The growing acceptance of cannabis and cannabinoids raises questions and concerns not only about safety and therapeutic effects, but also about formulation and delivery strategies that bypass previous challenges. Nanotechnology is already transforming multiple facets of drug delivery in healthcare and the future of cannabis and cannabinoid use in nanomedicine offers promising solutions for many disease conditions. While the low aqueous solubility, low cell penetration and susceptibility to degradation of lipophilic cannabinoids present sustained delivery issues, progress in the formulation of targeted cannabinoid-nanocarrier delivery systems using different materials and techniques, provides unique opportunities to protect these compounds from degradation [6,7,10,11]. Many carrier systems have been studied, including liposomes, polymeric micelles, microspheres and nanoparticles and the choice of carrier depends on the molecular target for delivery. However, solid lipid nanoparticles show major advantages such as sustained release, improved bioavailability, improved drug incorporation and a wide range of applications [7,20]. CNS disorders are a key therapeutic targets for cannabis and cannabinoids, and nanoformulation platforms for cannabinoid nanoconjugates that provides efficient transportation across the BBB and limit opsonization are most desirable. The selected examples of cannabinoid nanoconjugates showed enhanced bioavailability and improved bio-efficacy with promising outcomes in biomedical applications.

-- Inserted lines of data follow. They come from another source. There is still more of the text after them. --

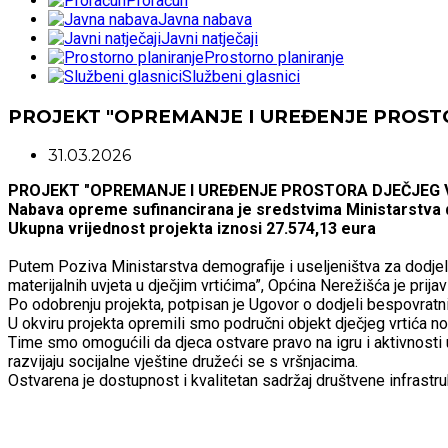
Proračun
Javna nabava
Javni natječaji
Prostorno planiranje
Službeni glasnici
PROJEKT "OPREMANJE I UREĐENJE PROST
31.03.2026
PROJEKT "OPREMANJE I UREĐENJE PROSTORA DJEČJEG V
Nabava opreme sufinancirana je sredstvima Ministarstva d
Ukupna vrijednost projekta iznosi 27.574,13 eura
Putem Poziva Ministarstva demografije i useljeništva za dodje
materijalnih uvjeta u dječjim vrtićima”, Općina Nerežišća je prija
Po odobrenju projekta, potpisan je Ugovor o dodjeli bespovratni
U okviru projekta opremili smo područni objekt dječjeg vrtića
Time smo omogućili da djeca ostvare pravo na igru i aktivnosti
razvijaju socijalne vještine družeći se s vršnjacima.
Ostvarena je dostupnost i kvalitetan sadržaj društvene infrastru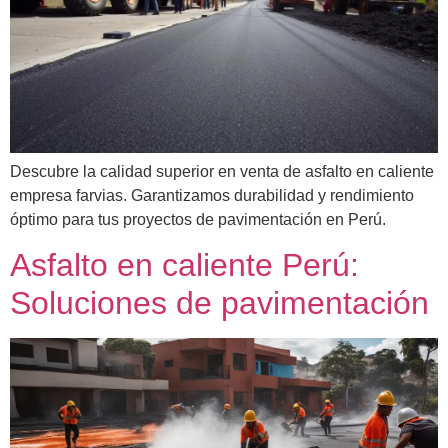
Descubre la calidad superior en venta de asfalto en caliente
empresa farvias. Garantizamos durabilidad y rendimiento
óptimo para tus proyectos de pavimentación en Perú.
Asfalto en caliente Perú:
Soluciones de pavimentación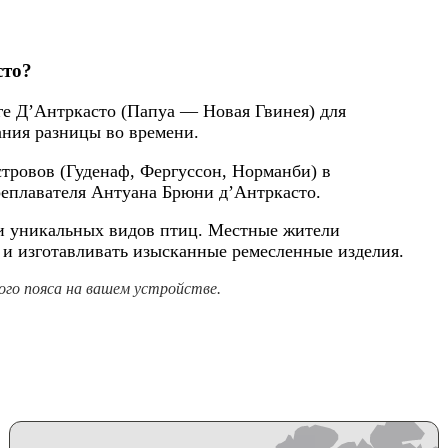
сто?
ге Д’Антркасто (Папуа — Новая Гвинея) для
ания разницы во времени.
тровов (Гуденаф, Фергуссон, Норманби) в
реплавателя Антуана Брюни д’Антркасто.
 и уникальных видов птиц. Местные жители
 и изготавливать изысканные ремесленные изделия.
го пояса на вашем устройстве.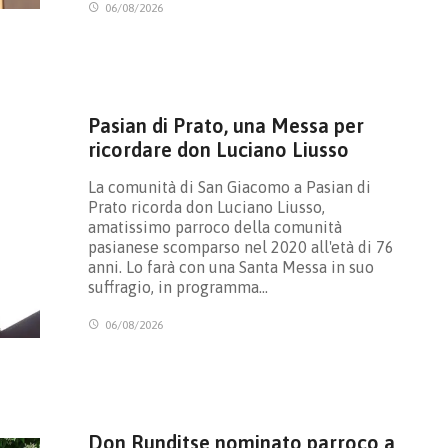
06/08/2026
Pasian di Prato, una Messa per
ricordare don Luciano Liusso
La comunità di San Giacomo a Pasian di
Prato ricorda don Luciano Liusso,
amatissimo parroco della comunità
pasianese scomparso nel 2020 all'età di 76
anni. Lo farà con una Santa Messa in suo
suffragio, in programma…
06/08/2026
Don Runditse nominato parroco a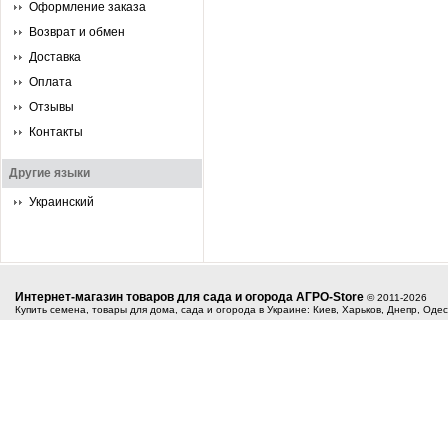
Оформление заказа
Возврат и обмен
Доставка
Оплата
Отзывы
Контакты
Другие языки
Украинский
Интернет-магазин товаров для сада и огорода АГРО-Store
© 2011-2026
Купить семена, товары для дома, сада и огорода в Украине: Киев, Харьков, Днепр, Оде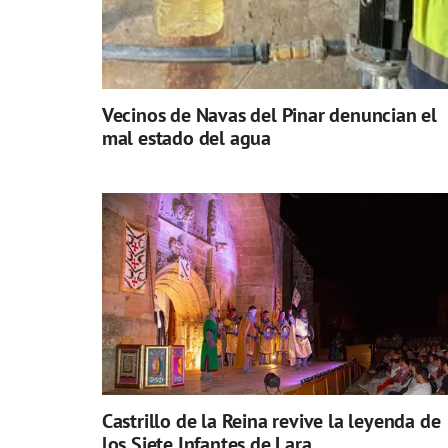
Vecinos de Navas del Pinar denuncian el
mal estado del agua
Castrillo de la Reina revive la leyenda de
los Siete Infantes de Lara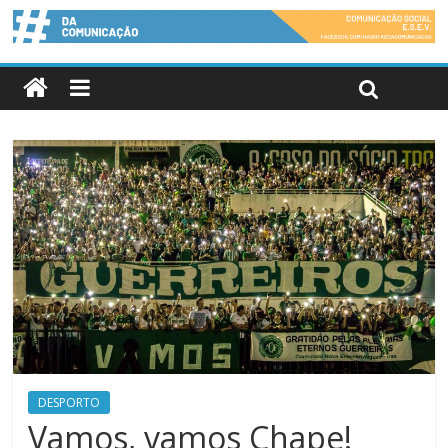
DESPORTO
Vamos, vamos Chape!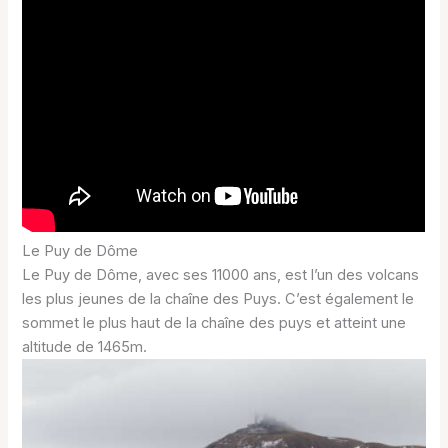
Le Puy de Dôme
Le Puy de Dôme, avec ses 11000 ans, est l’un des volcans
les plus jeunes de la chaîne des Puys. C’est également le
sommet le plus haut de la chaîne des puys et atteint une
altitude de 1465m.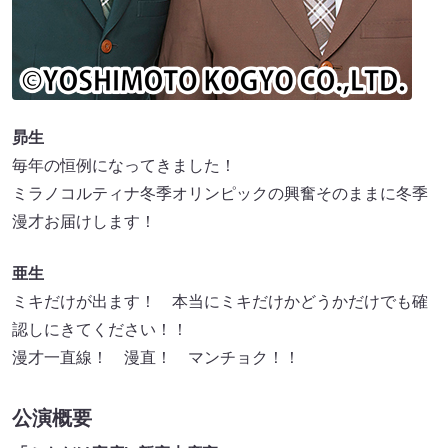
昴生
毎年の恒例になってきました！
ミラノコルティナ冬季オリンピックの興奮そのままに冬季
漫才お届けします！
亜生
ミキだけが出ます！ 本当にミキだけかどうかだけでも確
認しにきてください！！
漫才一直線！ 漫直！ マンチョク！！
公演概要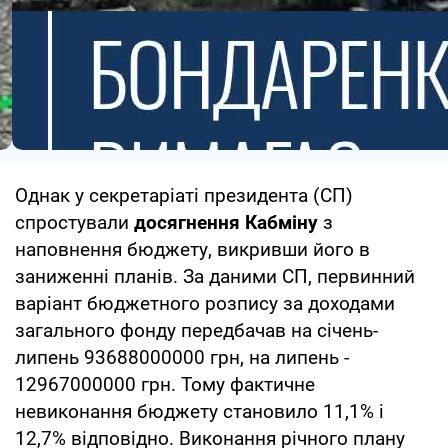
Однак у секретаріаті президента (СП)
спростували
досягнення Кабміну
з
наповнення бюджету, викривши його в
заниженні планів. За даними СП, первинний
варіант бюджетного розпису за доходами
загального фонду передбачав на січень-
липень 93688000000 грн, на липень -
12967000000 грн. Тому фактичне
невиконання бюджету становило 11,1% і
12,7% відповідно. Виконання річного плану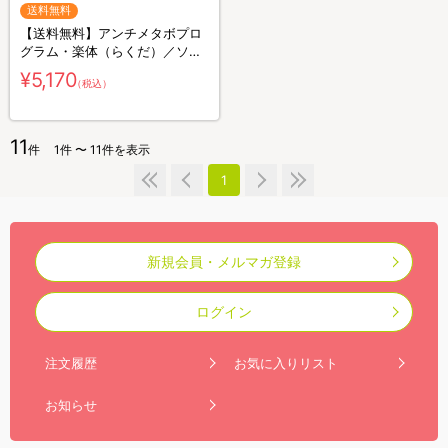
送料無料
【送料無料】アンチメタボプロ
グラム・楽体（らくだ）／ソフ
ト（ピンク）
¥5,170
（税込）
11
件
1件 〜 11件を表示
1
新規会員・メルマガ登録
ログイン
注文履歴
お気に入りリスト
お知らせ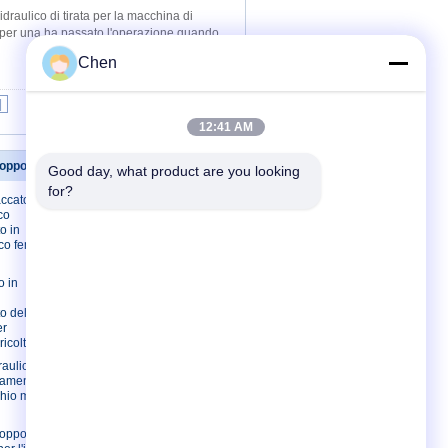
draulico di tirata per la macchina di
ta per una ha passato l'operazione quando
Chen
|
12:41 AM
opposizione
Contattici
Good day, what product are you looking 
for?
accato CR3
Contattici
co
Richieda una
o in
citazione
co femminile
Sitemap
o in
Sito mobile
o della spina
er
ricoltura
raulica dei
iamento in
io metrico di
 opposizione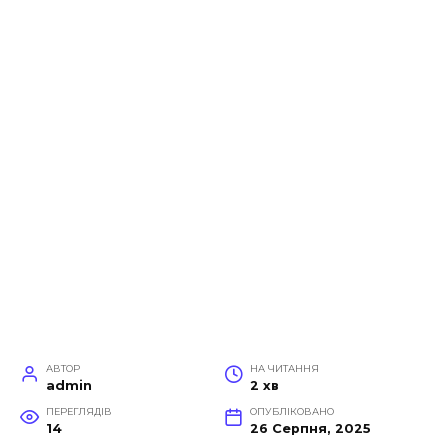
АВТОР
НА ЧИТАННЯ
admin
2 хв
ПЕРЕГЛЯДІВ
ОПУБЛІКОВАНО
14
26 Серпня, 2025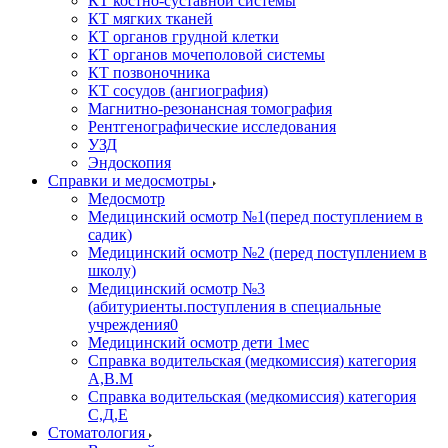
КТ костно-суставной системы
КТ мягких тканей
КТ органов грудной клетки
КТ органов мочеполовой системы
КТ позвоночника
КТ сосудов (ангиография)
Магнитно-резонансная томография
Рентгенографические исследования
УЗД
Эндоскопия
Справки и медосмотры
Медосмотр
Медицинский осмотр №1(перед поступлением в
садик)
Медицинский осмотр №2 (перед поступлением в
школу)
Медицинский осмотр №3
(абитуриенты.поступления в специальные
учреждения0
Медицинский осмотр дети 1мес
Справка водительская (медкомиссия) категория
А,В.М
Справка водительская (медкомиссия) категория
С,Д,Е
Стоматология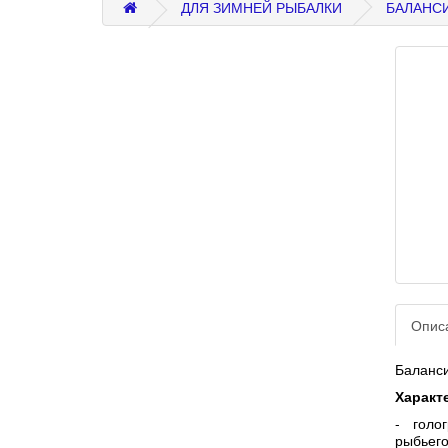
ДЛЯ ЗИМНЕЙ РЫБАЛКИ
БАЛАНС
Опис
Баланс
Характ
- голо
рыбьего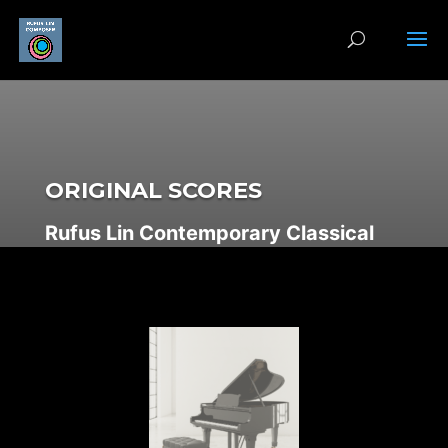
ORIGINAL SCORES
Rufus Lin Contemporary Classical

The set back and withdrawal of the CB1R antagonist Acomplia as an antiobesity medication in Europe because of suicide inducing side effects in some patients, and the severe adverse effects seen during the clinical trial of the fatty acid amide hydrolase inhibitor [30] may benefit from nanomedical strategies. We believe that significant progress is being made, and that new generations of cannabinoid nanoparticle-based approaches will play an important role in human disease and healthcare and that future studies will allow the development of strategies to overcome the challenges that limit the use of cannabinoids.

Financial & competing interests disclosure

ES Onaivi is partly supported by William Paterson Assigned Release Time and is a Guest Researcher at the NIDA-Intramural Research Program, a part of the National Institutes of Health. BPS Chauhan gratefully acknowledged the ART support from the College of Sciences and health. The authors have no other relevant affiliations or financial involvement with any organization or entity with a financial interest in or financial conflict with the subject matter or materials discussed in the manuscript apart from those disclosed.

No writing assistance was utilized in the production of this manuscript.